Lotte, 16 Jahre alt, verlässt ihr Elternhaus und geht auf Jobsuche, da sie nun selbst ihren Lebensunterhalt verdienen muss. Das Stelleninserat eines Institutes, das sich mit der Entwicklung einer künstlichen Intelligenz befasst, hat sie neugierig gemacht. Professor Wilhelm, der Leiter, stellt sie nach einem Bewerbungsgespräch sofort ein. Lottes Aufgabe besteht darin, sich KIM zu widmen und sie durch ausführliche Gespräche mit menschlichen Verhaltensweisen vertraut zu machen. Denn KIM ist eine künstliche Intelligenz in der Gestalt einer jungen Frau, die erst lernen muss, was Meinungsaustausch und Einfühlungsvermögen bedeuten. Lotte freut sich anfänglich, in KIM eine gute Zuhörerin gefunden zu haben, doch die Situation beginnt zu kippen, als Lotte bemerkt, dass KIM das Erlernte in einem Seniorenheim anwendet, um zu den dortigen Bewohnern eine Brücke schlagen zu können. Lotte, die mittlerweile zarte Bande zu KIM geknüpft hat, begreift nun, welchen Stellenwert menschliche Gefühle haben, ganz im Gegensatz zum Algorithmus einer künstlichen Intelligenz, der nur aus Datensätzen gespeist wird.

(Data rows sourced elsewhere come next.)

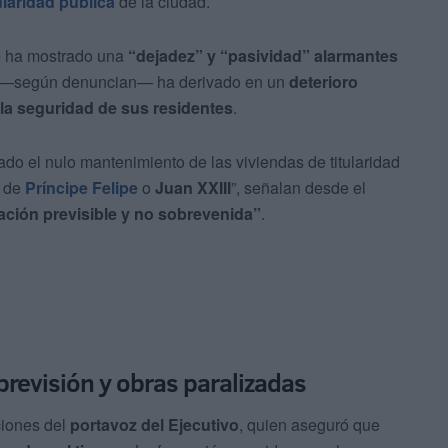
ularidad pública
de la ciudad.
no ha mostrado una
“dejadez” y “pasividad” alarmantes
ue —según denuncian— ha derivado en un
deterioro
 la seguridad de sus residentes
.
do el nulo mantenimiento de las viviendas de titularidad
s de
Príncipe Felipe
o
Juan XXIII
”, señalan desde el
ación previsible y no sobrevenida”
.
 previsión y obras paralizadas
ciones del
portavoz del Ejecutivo
, quien aseguró que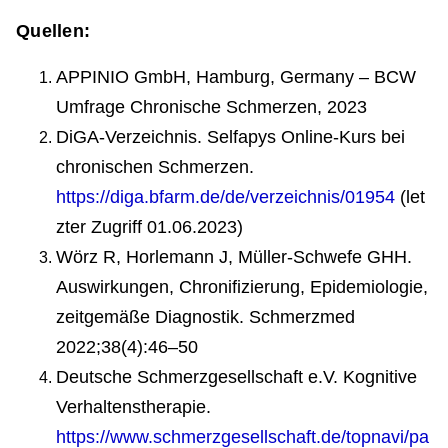
Quellen:
APPINIO GmbH, Hamburg, Germany – BCW
Umfrage Chronische Schmerzen, 2023
DiGA-Verzeichnis. Selfapys Online-Kurs bei
chronischen Schmerzen.
https://diga.bfarm.de/de/verzeichnis/01954
(let
zter Zugriff 01.06.2023)
Wörz R, Horlemann J, Müller-Schwefe GHH.
Auswirkungen, Chronifizierung, Epidemiologie,
zeitgemäße Diagnostik. Schmerzmed
2022;38(4):46–50
Deutsche Schmerzgesellschaft e.V. Kognitive
Verhaltenstherapie.
https://www.schmerzgesellschaft.de/topnavi/pa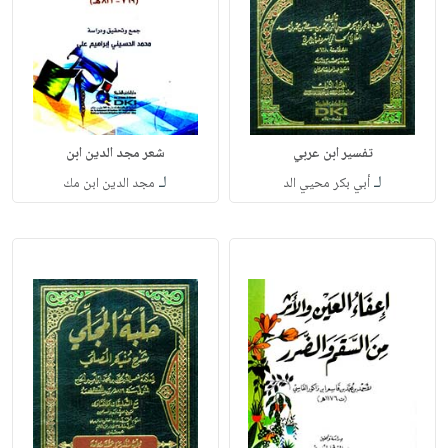
تفسير ابن عربي
شعر مجد الدين ابن
لـ
لـ
أبي بكر محيي الد
مجد الدين ابن مك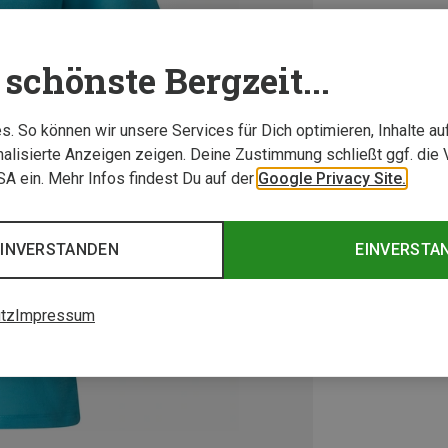
schönste Bergzeit...
. So können wir unsere Services für Dich optimieren, Inhalte a
alisierte Anzeigen zeigen. Deine Zustimmung schließt ggf. die 
USA ein. Mehr Infos findest Du auf der
Google Privacy Site.
EINVERSTANDEN
EINVERSTA
tz
Impressum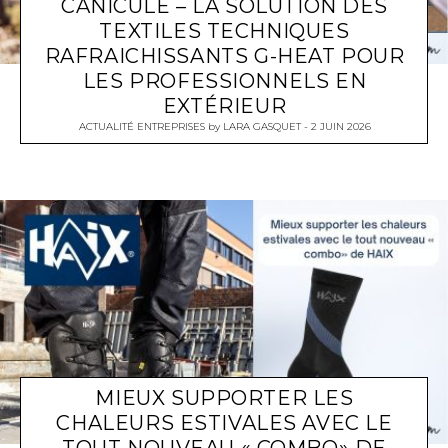
CANICULE – LA SOLUTION DES
TEXTILES TECHNIQUES
RAFRAICHISSANTS G-HEAT POUR
LES PROFESSIONNELS EN
EXTÉRIEUR
ACTUALITÉ ENTREPRISES
by
LARA GASQUET
2 JUIN 2026
MIEUX SUPPORTER LES
CHALEURS ESTIVALES AVEC LE
TOUT NOUVEAU « COMBO» DE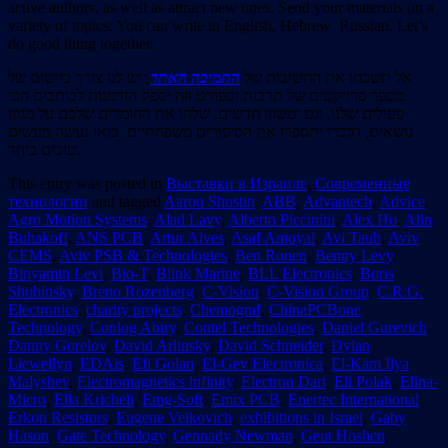
active authors, as well as attract new ones. Send your materials on a
variety of topics. You can write in English, Hebrew Russian. Let’s
do good thing together.
אל תשכחו את החשיבות של
התמיכה האתר
, יש לנו צורך ביישום של
מספר פרויקטים של תרבות וספורט וזה יספק הזדמנות לכותבים הכי
פעילים שלנו, וגם ימשוך חדשים. שלחו את החומרים שלכם על מגוון
נושאים, תזכרו ותספרו את הסיפורים משפחתיים. בואו נעשה מעשים
טובים ביחד.
This entry was posted in
Выставки в Израиле
,
Современные
технологии
and tagged
Aaron Shustin
,
ABB
,
Advantech
,
Advice
,
Agro Motion Systems
,
Alad Lavy
,
Alberto Piccinini
,
Alex Ho
,
Alin
Buhakoff
,
ANS PCB
,
Artur Alves
,
Asaf Amoyal
,
Avi Taub
,
Aviv
CEMS
,
Aviv PSB & Technologies
,
Ben Ronen
,
Benny Levy
,
Binyamin Levi
,
Bio-T
,
Blink Marine
,
BLL Electronics
,
Boris
Shubinsky
,
Breno Rozenberg
,
C-Vision
,
C-Vision Group
,
C.R.G.
Electronics
,
charity projects
,
Chemograf
,
ChinaPCBone
Technology
,
Conlog Abiry
,
Contel Technologies
,
Daniel Gurevich
,
Danny Gorelov
,
David Arlinsky
,
David Schneider
,
Dylan
Liewellyn
,
EDAis
,
Efi Golan
,
El-Gev Electronica
,
El-Kam Ilya
Malyshev
,
Electromagnetics infinity
,
Electron Dart
,
Eli Polak
,
Elina-
Micro
,
Ella Kricheli
,
Emg-Soft
,
Emix PCB
,
Enertec International
,
Erkon Resistors
,
Eugene Velkovich
,
exhibitions in Israel
,
Gaby
Hason
,
Gate Technology
,
Gennady Newman
,
Geut Hoshen
,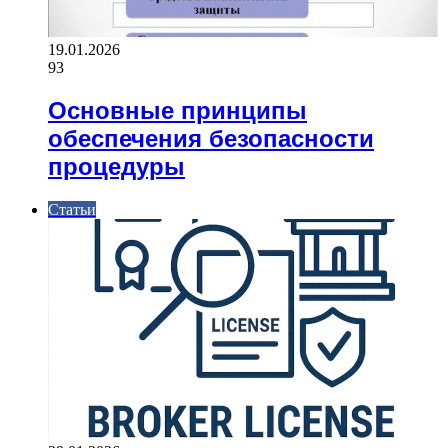
19.01.2026
93
Основные принципы
обеспечения безопасности
процедуры
Статьи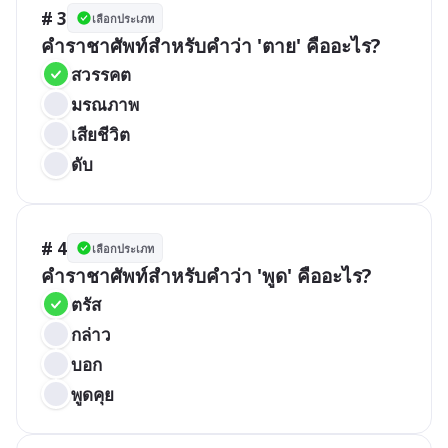
# 3
เลือกประเภท
คำราชาศัพท์สำหรับคำว่า 'ตาย' คืออะไร?
สวรรคต
มรณภาพ
เสียชีวิต
ดับ
# 4
เลือกประเภท
คำราชาศัพท์สำหรับคำว่า 'พูด' คืออะไร?
ตรัส
กล่าว
บอก
พูดคุย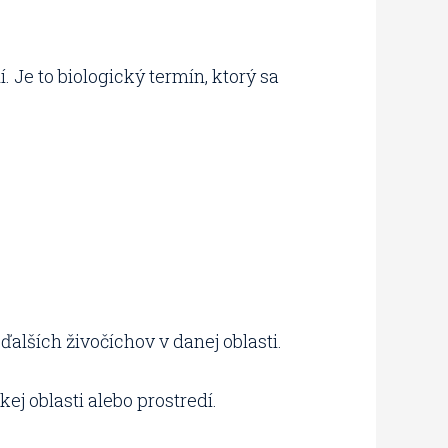
. Je to biologický termín, ktorý sa
ďalších živočíchov v danej oblasti.
kej oblasti alebo prostredí.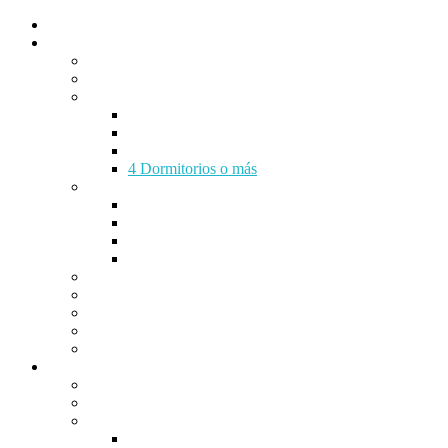
INICIO
VENTA
Pasillo
Monoambientes
Departamentos
1 Dormitorio
2 Dormitorios
3 Dormitorios
4 Dormitorios o más
Casas
1 Dormitorio
2 Dormitorios
3 Dormitorios
4 Dormitorios o más
Locales y Oficinas
Galpones
Terrenos
Cocheras
Otros
ALQUILER
Pasillo
Monoambientes
Departamentos
1 Dormitorio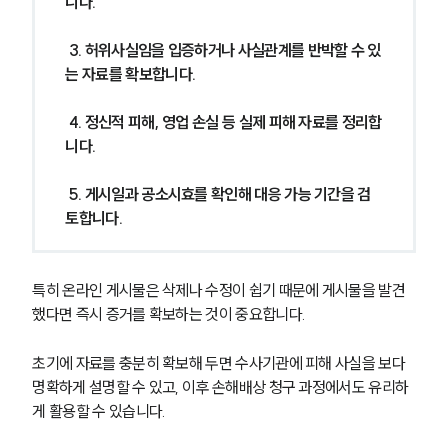
니다.
 3. 허위사실임을 입증하거나 사실관계를 반박할 수 있
는 자료를 확보합니다.
 4. 정신적 피해, 영업 손실 등 실제 피해 자료를 정리합
니다.
 5. 게시일과 공소시효를 확인해 대응 가능 기간을 검
토합니다.
특히 온라인 게시물은 삭제나 수정이 쉽기 때문에 게시물을 발견
했다면 즉시 증거를 확보하는 것이 중요합니다.
초기에 자료를 충분히 확보해 두면 수사기관에 피해 사실을 보다 
명확하게 설명할 수 있고, 이후 손해배상 청구 과정에서도 유리하
게 활용할 수 있습니다.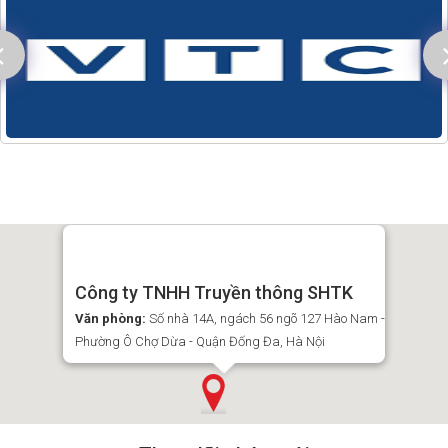
Công ty TNHH Truyền thông SHTK
Văn phòng:
Số nhà 14A, ngách 56 ngõ 127 Hào Nam -
Phường Ô Chợ Dừa - Quận Đống Đa, Hà Nội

Im Rahmen einer Wiener Erstaufführung zeigt die Freie Bühne Wieden Flo Staffelmayrs Stück „KIM“, in dem der Autor (*1971 in Straßburg) viele Facetten des brisanten Themas aufzeigt. Die Einsatzmöglichkeiten künstlicher Intelligenz sind mittlerweile nahezu unerschöpflich – von Chatbots, die auf Webseiten in einen Dialog mit Usern treten können, über virtuelle Assistenten wie Siri oder Alexa oder die in der Handlung thematisierten Pflegeroboter. Michaela Ehrenstein hat das Drei-Personen-Stück mit Fokus auf die komplexe Materie inszeniert, wobei auch den Themen erste Liebe und Selbstfindung Raum geboten wird. Martin Gesslbauer hat auf der Bühne eine Art Kontrollzentrum des Professors eingerichtet, von dem das Versuchslabor, in dem Lotte und KIM aufeinander treffen, mittels mobilem Paravent getrennt ist. Solcherart spiegelt sich die nüchtern-rationale Atmosphäre perfekt wider.

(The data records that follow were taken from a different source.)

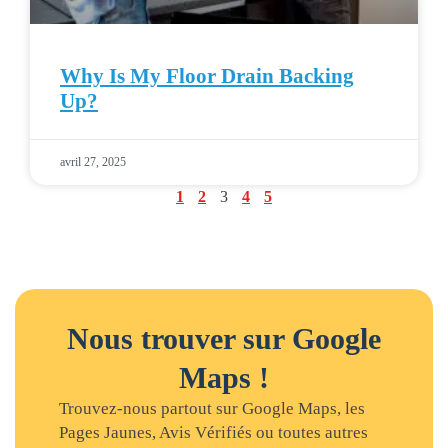
Why Is My Floor Drain Backing
Up?
avril 27, 2025
1
2
3
4
5
Nous trouver sur Google
Maps !
Trouvez-nous partout sur Google Maps, les
Pages Jaunes, Avis Vérifiés ou toutes autres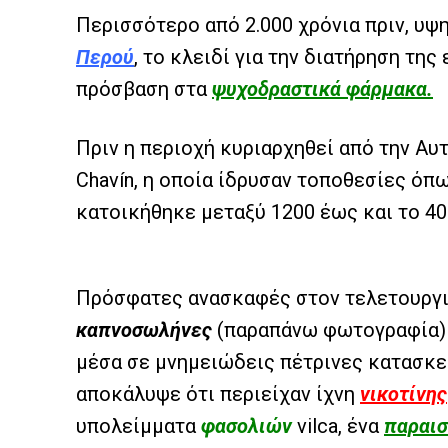
Περισσότερο από 2.000 χρόνια πριν, υ
Περού
, το κλειδί για την διατήρηση της
πρόσβαση στα
ψυχοδραστικά φάρμακα.
Πριν η περιοχή κυριαρχηθεί από την Α
Chavín, η οποία ίδρυσαν τοποθεσίες όπως
κατοικήθηκε μεταξύ 1200 έως και το 400
Πρόσφατες ανασκαφές στον τελετουργ
καπνοσωλήνες
(παραπάνω φωτογραφία) α
μέσα σε μνημειώδεις πέτρινες κατασκε
αποκάλυψε ότι περιείχαν ίχνη
νικοτίνης
υπολείμματα
φασολιών
vilca, ένα
παραισ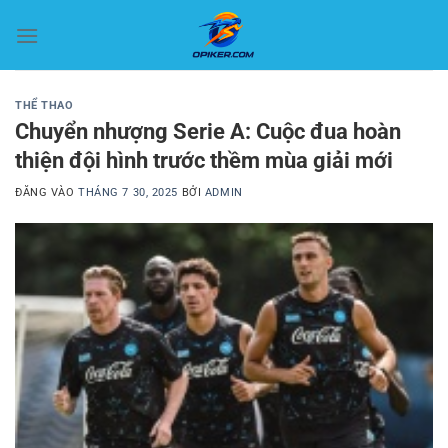
Bỏ
qua
nội
dung
THỂ THAO
Chuyển nhượng Serie A: Cuộc đua hoàn
thiện đội hình trước thềm mùa giải mới
ĐĂNG VÀO
THÁNG 7 30, 2025
BỞI
ADMIN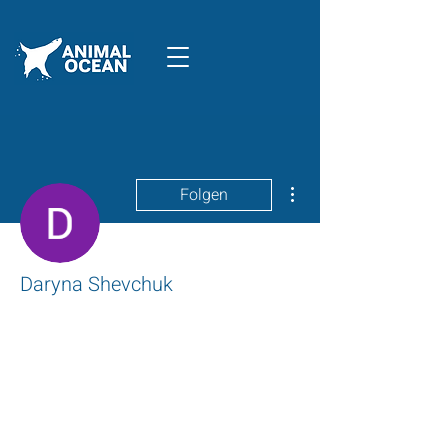
Weitere Optionen
Folgen
Daryna Shevchuk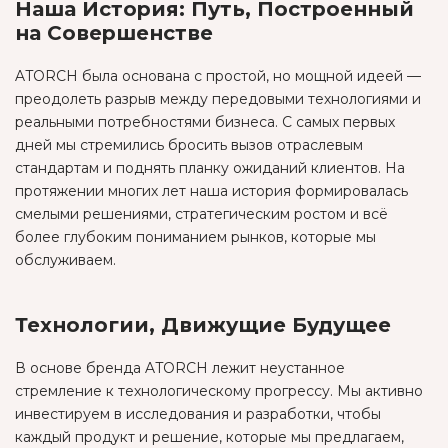
Наша История: Путь, Построенный
на Совершенстве
ATORCH была основана с простой, но мощной идеей —
преодолеть разрыв между передовыми технологиями и
реальными потребностями бизнеса. С самых первых
дней мы стремились бросить вызов отраслевым
стандартам и поднять планку ожиданий клиентов. На
протяжении многих лет наша история формировалась
смелыми решениями, стратегическим ростом и всё
более глубоким пониманием рынков, которые мы
обслуживаем.
Технологии, Движущие Будущее
В основе бренда ATORCH лежит неустанное
стремление к технологическому прогрессу. Мы активно
инвестируем в исследования и разработки, чтобы
каждый продукт и решение, которые мы предлагаем,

Das Ensemble glänzt mit großer Spielfreude: Barbara Edinger mimt sehr berührend das junge Mädchen Lotte, das noch mit seiner Unsicherheit zu kämpfen hat, sich im Laufe der Handlung jedoch mehr und mehr seiner menschlichen Stärken gewahr wird. Katrin Fuchs verkörpert Kim, die künstliche Intelligenz in Menschenform, die wissbegierig alles wahrnimmt, was sie in Gesprächen mit Lotte lernen kann mit großer Wahrhaftigkeit: Gestik und Mimik sind zu Beginn noch an das Roboterdasein angepasst und muten im Verlauf des Stücks immer menschlicher an. Kurt Hexmann gibt sehr gekonnt einen wenig durchschaubaren, leicht unheimlich wirkenden Professor, der seinem Forschungsdrang oberste Priorität einräumt, auch zu Ungunsten von Datenschutz und persönlicher Freiheit.
Fazit: Ein vielschichtiges Thema, das Fragen aufwirft und zur Diskussion einlädt. Geeignet für alle ab 12 Jahren.
„KIM“ von Flo Staffelmayr: Gespielt wird am 27. und 29. Jänner 2025 in der Freien Bühne Wieden (4., Wiedner Hauptstraße 60b), Beginn jeweils: 19.30 Uhr.